The veracity of Goldman’s claim remains a subject of ongoing debate, partly because much of the data regarding AI’s precise economic impact is, as the original article states, "murky at best." AI is a rapidly evolving, complex field, making it difficult to categorize and measure using traditional economic metrics. Distinguishing between raw investment spending (capital expenditure) and the more elusive, often lagging, productivity gains driven by AI presents a significant challenge. Goldman’s argument primarily focuses on the former, suggesting that the initial investment wave isn’t translating into direct domestic GDP growth as widely assumed. However, this doesn’t necessarily preclude future productivity enhancements from eventually boosting the economy, although those effects would likely manifest with a time lag and are harder to quantify in the immediate term. The difficulty in isolating AI’s specific impact from broader technological advancements or other macroeconomic factors further complicates the picture.
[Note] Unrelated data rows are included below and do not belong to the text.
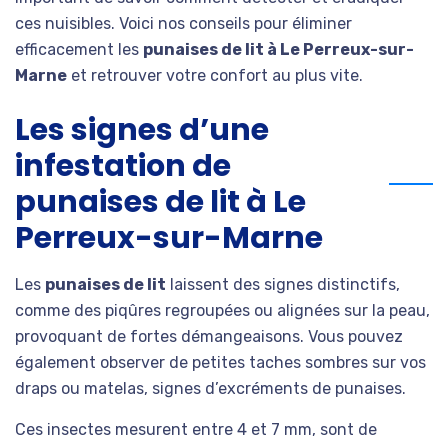
ces nuisibles. Voici nos conseils pour éliminer
efficacement les
punaises de lit à Le Perreux-sur-
Marne
et retrouver votre confort au plus vite.
Les signes d’une
infestation de
punaises de lit à Le
Perreux-sur-Marne
Les
punaises de lit
laissent des signes distinctifs,
comme des piqûres regroupées ou alignées sur la peau,
provoquant de fortes démangeaisons. Vous pouvez
également observer de petites taches sombres sur vos
draps ou matelas, signes d’excréments de punaises.
Ces insectes mesurent entre 4 et 7 mm, sont de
One thing seems increasingly certain: the longer we spend in this "AI-no-man’s-land," characterized by rapid innovation, unprecedented investment, and uncertain outcomes, the less cohesive and singular any one narrative about its impact seems to become. Goldman Sachs’s analysis forces a more critical and nuanced examination of AI’s economic footprint, moving beyond the superficial headlines of massive spending to understand where the value truly accrues. It also highlights the globalized nature of modern technology supply chains and the challenge for any single nation to capture all the economic benefits of a transformative technology. For policymakers in the US, this perspective could spur further discussions on domestic manufacturing capabilities, incentivizing the production of critical AI components onshore to ensure that future investment spending translates more directly into domestic GDP growth. Ultimately, understanding AI’s true economic effects requires a sophisticated lens, one that Goldman Sachs is now actively providing, urging us all to dig deeper into what is truly happening beneath the surface of the AI revolution.